▶ _Task to carry out_
Below are some records. Return exactly the lines from the one with "Повна версія сайту" to the one with "oprati zube na uobičajen način.", and nothing else.

▶ _Material to process_
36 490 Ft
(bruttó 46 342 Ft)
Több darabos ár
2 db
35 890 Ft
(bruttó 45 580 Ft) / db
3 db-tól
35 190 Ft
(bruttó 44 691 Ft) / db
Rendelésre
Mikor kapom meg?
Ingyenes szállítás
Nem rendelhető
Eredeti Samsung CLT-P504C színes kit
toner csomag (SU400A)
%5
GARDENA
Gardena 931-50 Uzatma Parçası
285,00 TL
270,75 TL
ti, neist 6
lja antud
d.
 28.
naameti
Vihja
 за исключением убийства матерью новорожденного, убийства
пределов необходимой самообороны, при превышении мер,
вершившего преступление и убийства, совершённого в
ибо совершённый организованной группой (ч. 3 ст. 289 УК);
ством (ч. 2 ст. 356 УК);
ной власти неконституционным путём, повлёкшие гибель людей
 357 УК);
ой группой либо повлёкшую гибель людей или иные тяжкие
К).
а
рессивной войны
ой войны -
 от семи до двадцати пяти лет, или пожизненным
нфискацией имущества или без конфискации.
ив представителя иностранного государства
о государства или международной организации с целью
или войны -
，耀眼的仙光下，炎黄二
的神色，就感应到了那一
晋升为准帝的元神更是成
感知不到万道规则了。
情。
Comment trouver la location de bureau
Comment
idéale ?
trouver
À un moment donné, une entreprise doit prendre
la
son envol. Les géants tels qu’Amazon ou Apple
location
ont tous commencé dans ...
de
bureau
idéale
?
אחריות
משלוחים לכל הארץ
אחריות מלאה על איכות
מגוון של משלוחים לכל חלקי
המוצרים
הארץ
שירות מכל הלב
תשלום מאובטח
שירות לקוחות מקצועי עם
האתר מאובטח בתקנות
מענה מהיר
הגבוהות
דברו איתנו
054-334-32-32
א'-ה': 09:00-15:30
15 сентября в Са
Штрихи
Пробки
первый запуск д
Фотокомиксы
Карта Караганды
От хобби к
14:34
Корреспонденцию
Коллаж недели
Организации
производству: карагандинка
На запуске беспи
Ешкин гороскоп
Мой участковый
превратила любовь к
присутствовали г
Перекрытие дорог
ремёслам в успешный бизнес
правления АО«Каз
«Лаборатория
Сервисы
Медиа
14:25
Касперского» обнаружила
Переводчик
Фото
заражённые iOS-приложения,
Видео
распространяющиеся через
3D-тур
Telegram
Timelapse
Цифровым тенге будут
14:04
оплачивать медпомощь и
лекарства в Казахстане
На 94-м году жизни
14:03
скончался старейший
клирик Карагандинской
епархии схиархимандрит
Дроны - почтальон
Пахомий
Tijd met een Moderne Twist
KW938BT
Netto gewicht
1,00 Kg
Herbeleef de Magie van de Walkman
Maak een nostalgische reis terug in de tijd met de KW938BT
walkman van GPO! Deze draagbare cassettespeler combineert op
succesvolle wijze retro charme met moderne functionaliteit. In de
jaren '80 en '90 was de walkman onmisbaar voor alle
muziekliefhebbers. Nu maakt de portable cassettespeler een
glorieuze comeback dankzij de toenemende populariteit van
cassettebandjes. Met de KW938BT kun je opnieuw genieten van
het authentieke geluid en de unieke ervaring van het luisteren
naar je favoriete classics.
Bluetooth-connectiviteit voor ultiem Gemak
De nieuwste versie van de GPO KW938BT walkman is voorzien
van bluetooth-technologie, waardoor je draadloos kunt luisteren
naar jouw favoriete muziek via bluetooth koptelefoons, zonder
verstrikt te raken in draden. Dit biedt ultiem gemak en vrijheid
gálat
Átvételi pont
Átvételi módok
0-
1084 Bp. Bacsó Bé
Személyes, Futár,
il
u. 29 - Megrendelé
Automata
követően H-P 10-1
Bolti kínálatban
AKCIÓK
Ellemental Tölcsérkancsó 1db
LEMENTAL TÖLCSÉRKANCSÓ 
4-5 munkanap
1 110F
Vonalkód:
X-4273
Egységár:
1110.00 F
==
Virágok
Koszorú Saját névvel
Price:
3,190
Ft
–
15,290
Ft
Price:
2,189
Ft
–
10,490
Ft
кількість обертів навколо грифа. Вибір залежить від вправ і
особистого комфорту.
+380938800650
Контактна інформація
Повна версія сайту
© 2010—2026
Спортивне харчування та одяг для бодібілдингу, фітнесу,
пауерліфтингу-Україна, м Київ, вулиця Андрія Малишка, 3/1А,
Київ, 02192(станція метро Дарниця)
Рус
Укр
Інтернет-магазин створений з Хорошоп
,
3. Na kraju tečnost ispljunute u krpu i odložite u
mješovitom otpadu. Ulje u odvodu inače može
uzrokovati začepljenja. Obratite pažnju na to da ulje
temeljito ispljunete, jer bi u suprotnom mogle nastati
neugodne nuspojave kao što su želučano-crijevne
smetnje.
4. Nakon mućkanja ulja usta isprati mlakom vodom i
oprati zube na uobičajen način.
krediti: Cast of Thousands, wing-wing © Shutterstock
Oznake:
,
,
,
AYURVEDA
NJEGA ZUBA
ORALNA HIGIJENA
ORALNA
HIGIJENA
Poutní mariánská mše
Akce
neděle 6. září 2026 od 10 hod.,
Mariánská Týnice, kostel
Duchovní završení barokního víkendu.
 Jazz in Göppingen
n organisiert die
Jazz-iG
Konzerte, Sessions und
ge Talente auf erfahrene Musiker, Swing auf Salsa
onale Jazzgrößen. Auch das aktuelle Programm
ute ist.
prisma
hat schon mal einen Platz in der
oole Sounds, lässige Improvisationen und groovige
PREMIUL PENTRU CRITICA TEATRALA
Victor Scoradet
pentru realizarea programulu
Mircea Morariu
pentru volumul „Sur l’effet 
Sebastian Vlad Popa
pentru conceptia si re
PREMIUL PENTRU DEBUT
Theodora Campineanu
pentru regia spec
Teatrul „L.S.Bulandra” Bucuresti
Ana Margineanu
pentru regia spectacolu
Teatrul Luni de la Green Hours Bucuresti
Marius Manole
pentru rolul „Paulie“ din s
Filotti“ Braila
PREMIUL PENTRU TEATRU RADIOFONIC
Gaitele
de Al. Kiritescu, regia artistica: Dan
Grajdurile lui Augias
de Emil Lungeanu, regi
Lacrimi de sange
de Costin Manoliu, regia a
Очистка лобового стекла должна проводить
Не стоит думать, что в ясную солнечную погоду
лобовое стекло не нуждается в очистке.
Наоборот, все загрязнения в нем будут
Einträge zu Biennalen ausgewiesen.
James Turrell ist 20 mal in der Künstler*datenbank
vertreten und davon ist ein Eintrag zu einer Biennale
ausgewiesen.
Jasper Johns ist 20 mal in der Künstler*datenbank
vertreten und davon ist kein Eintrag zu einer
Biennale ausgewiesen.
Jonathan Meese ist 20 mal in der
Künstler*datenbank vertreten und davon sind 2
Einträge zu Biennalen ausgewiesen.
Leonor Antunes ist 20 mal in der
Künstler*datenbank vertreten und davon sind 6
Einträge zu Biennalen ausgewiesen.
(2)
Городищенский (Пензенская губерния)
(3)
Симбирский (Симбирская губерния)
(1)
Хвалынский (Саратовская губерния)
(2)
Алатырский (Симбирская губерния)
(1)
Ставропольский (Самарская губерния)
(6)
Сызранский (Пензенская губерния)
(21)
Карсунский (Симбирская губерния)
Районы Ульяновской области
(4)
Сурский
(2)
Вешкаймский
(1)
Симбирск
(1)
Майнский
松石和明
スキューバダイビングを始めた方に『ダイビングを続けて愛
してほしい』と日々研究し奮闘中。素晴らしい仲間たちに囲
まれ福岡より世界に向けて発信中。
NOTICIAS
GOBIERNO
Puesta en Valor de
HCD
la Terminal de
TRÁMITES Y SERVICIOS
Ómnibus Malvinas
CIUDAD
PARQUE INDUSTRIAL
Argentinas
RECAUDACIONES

▶ _Exercise output_
Повна версія сайту
© 2010—2026
Спортивне харчування та одяг для бодібілдингу, фітнесу,
пауерліфтингу-Україна, м Київ, вулиця Андрія Малишка, 3/1А,
Київ, 02192(станція метро Дарниця)
Рус
Укр
Інтернет-магазин створений з Хорошоп
,
3. Na kraju tečnost ispljunute u krpu i odložite u
mješovitom otpadu. Ulje u odvodu inače može
uzrokovati začepljenja. Obratite pažnju na to da ulje
temeljito ispljunete, jer bi u suprotnom mogle nastati
neugodne nuspojave kao što su želučano-crijevne
smetnje.
4. Nakon mućkanja ulja usta isprati mlakom vodom i
oprati zube na uobičajen način.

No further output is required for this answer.